Louise Crombach was the daughter of a peasant woman from Franche-Comté and an Alsatian Jew and she received a modest education. She began her professional life as a seamstress but, in view of her literary talent, which was compared to that of Elisa Mercœur, she was sent to Paris, where she was welcomed by Amable Tastu. She was introduced to the prestigious literary salon, Le Cénacle, held by Charles Nodier and was the protégé of the Lamartines. She became the tutor of George Sand's daughter, Solange Dudevant.

== Career ==
Louise Crombach frequented literary circles where she met Marceline Desbordes-Valmore, also from a working class family. She was one of the first writers from a working-class background to make a living from her art, continuing the trend started by George Sand.

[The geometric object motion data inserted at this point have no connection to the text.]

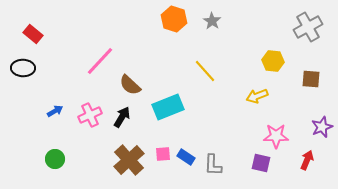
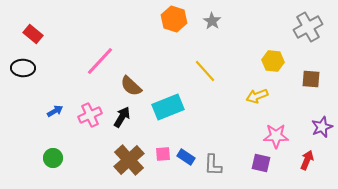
brown semicircle: moved 1 px right, 1 px down
green circle: moved 2 px left, 1 px up
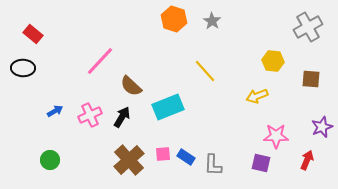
green circle: moved 3 px left, 2 px down
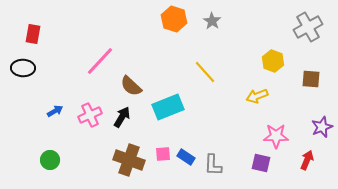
red rectangle: rotated 60 degrees clockwise
yellow hexagon: rotated 15 degrees clockwise
yellow line: moved 1 px down
brown cross: rotated 28 degrees counterclockwise
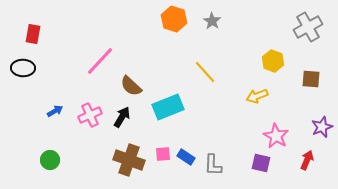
pink star: rotated 30 degrees clockwise
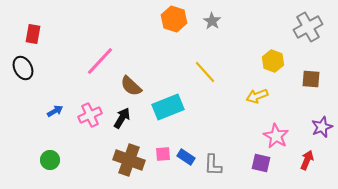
black ellipse: rotated 60 degrees clockwise
black arrow: moved 1 px down
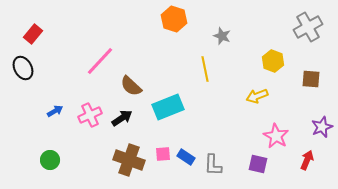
gray star: moved 10 px right, 15 px down; rotated 12 degrees counterclockwise
red rectangle: rotated 30 degrees clockwise
yellow line: moved 3 px up; rotated 30 degrees clockwise
black arrow: rotated 25 degrees clockwise
purple square: moved 3 px left, 1 px down
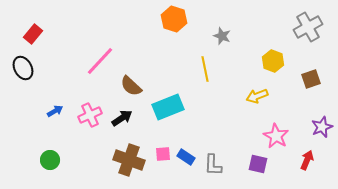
brown square: rotated 24 degrees counterclockwise
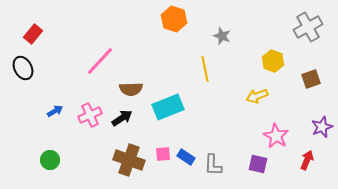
brown semicircle: moved 3 px down; rotated 45 degrees counterclockwise
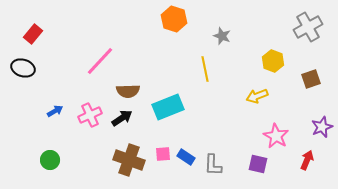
black ellipse: rotated 45 degrees counterclockwise
brown semicircle: moved 3 px left, 2 px down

Her first children's book, Le Jeune libéré, was published in 1839 and received the Montyon Prize from the French Academy the following year. In 1839, she gave birth to a child (Jeanne Théodore Julie Crombach) that was not recognized by her father and causing her to lose part of her protections because of the social scandal.

Faced with material difficulties, Elisa de Lamartine found her a job as a Prison Guard at the women's prison Saint-Lazare in 1842. Louise Crombach became an inspector there in 1844. It was there that she was moved by the detention conditions of the women prisoners and their misery to which she felt close.

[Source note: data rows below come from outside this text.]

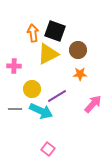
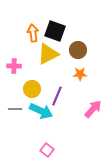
purple line: rotated 36 degrees counterclockwise
pink arrow: moved 5 px down
pink square: moved 1 px left, 1 px down
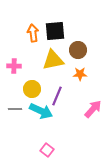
black square: rotated 25 degrees counterclockwise
yellow triangle: moved 5 px right, 6 px down; rotated 15 degrees clockwise
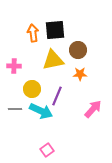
black square: moved 1 px up
pink square: rotated 16 degrees clockwise
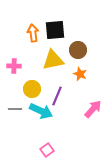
orange star: rotated 24 degrees clockwise
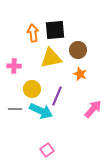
yellow triangle: moved 2 px left, 2 px up
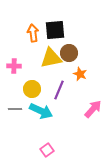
brown circle: moved 9 px left, 3 px down
purple line: moved 2 px right, 6 px up
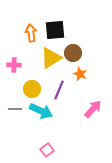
orange arrow: moved 2 px left
brown circle: moved 4 px right
yellow triangle: rotated 20 degrees counterclockwise
pink cross: moved 1 px up
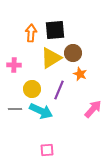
orange arrow: rotated 12 degrees clockwise
pink square: rotated 32 degrees clockwise
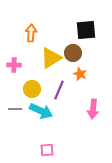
black square: moved 31 px right
pink arrow: rotated 144 degrees clockwise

In 1843, Flora Tristan, in spite of Louise Crombach's difficult financial situation, solicited her for a subscription that she organized for the newspaper L'Union ouvrière. That year, one of Desbordes-Valmore's poems ("Moi, je le sais", in Bouquets et prières) was dedicated to her. Louise Crombach introduced her to Marie Pape-Carpantier, as they knew each other. At the beginning of 1844, she joined the team of journalists of Le Nouveau Monde, Journal de la science sociale, which aimed to revive, without success, the former Fourierist journal Le Nouveau Monde. Other editors included Arthur de Bonnard, one of the first French cooperators, and Auguste Colin.

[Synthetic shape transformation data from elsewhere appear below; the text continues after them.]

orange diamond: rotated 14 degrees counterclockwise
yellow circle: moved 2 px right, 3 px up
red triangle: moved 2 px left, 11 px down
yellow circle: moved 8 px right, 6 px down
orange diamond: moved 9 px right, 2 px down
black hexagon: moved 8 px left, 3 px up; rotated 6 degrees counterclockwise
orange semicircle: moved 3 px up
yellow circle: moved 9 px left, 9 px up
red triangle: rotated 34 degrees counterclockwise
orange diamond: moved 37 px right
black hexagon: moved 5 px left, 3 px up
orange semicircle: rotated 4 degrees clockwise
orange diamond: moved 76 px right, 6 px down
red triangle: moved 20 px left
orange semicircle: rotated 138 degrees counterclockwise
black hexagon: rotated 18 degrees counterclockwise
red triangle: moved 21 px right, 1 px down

Accused of having let a captive escape on February 6, 1845, a trial followed on May 30, 1845, during which letters insinuating that Crombach had a lesbian relationship with a prisoner were read. Desbordes-Valmore intervened in the trial, exclaiming:

J'ai vu une fois de près un tribunal d'hommes. Ce n'est pas ainsi que je comprends la lumière et la justice. (in English : I once saw a men's court up close. This is not how I understand light and justice."
— Francis Ambrière

Louise Crombach was sentenced to two years in prison in June, but an appeal to the Court of Cassation overturned the judgment. She was released on November 28, 1845. The revelation of this correspondence, however, distanced her from Desbordes-Valmore, so much so that she did not intervene when Crombach was again the subject of a trial in November 1845 in Versailles. Crombach was nevertheless acquitted and went to take refuge in La Villette with a priest.
Her second daughter was born on the 10th of August 1848 in Paris and was recognized by her father Marie Alexandre Alexis Belon, to whom Louise Crombach, however, was not married.
Louise Crombach lived with her daughter Berthe and later Berthe's family until Louise died in 1894.

== Works ==

- Le Jeune libéré (1839)
- Hélène et Laurence (1841)
- Un pauvre devant Dieu, ou Qu'est-ce que la richesse ? (1845)
- Les Papillons et les enfants, Alexandre et Michel, les Roses de la Fête-Dieu, le Médaillon-protecteur (1845)

== Theatre ==
- Une Distribution des Prix, in: Musée de Familles, Lecture du Soir, Tome Onzième, Paris (1843-44)

== Articles ==

- Maison d'Asile pour les femmes sans travail, in: Le Nouveau monde : théorie de Charles Fourier, (1839-44)

== Reception ==

In 2025, the German-Swiss writer Ulrike Ulrich published her novel Zeit ihres Lebens, in which she reconstructs the life of Louise Crombach using newspaper articles and archive records, and pays tribute to the author’s work, in particular Crombach’s final and longest novel, Hélene et Laurence.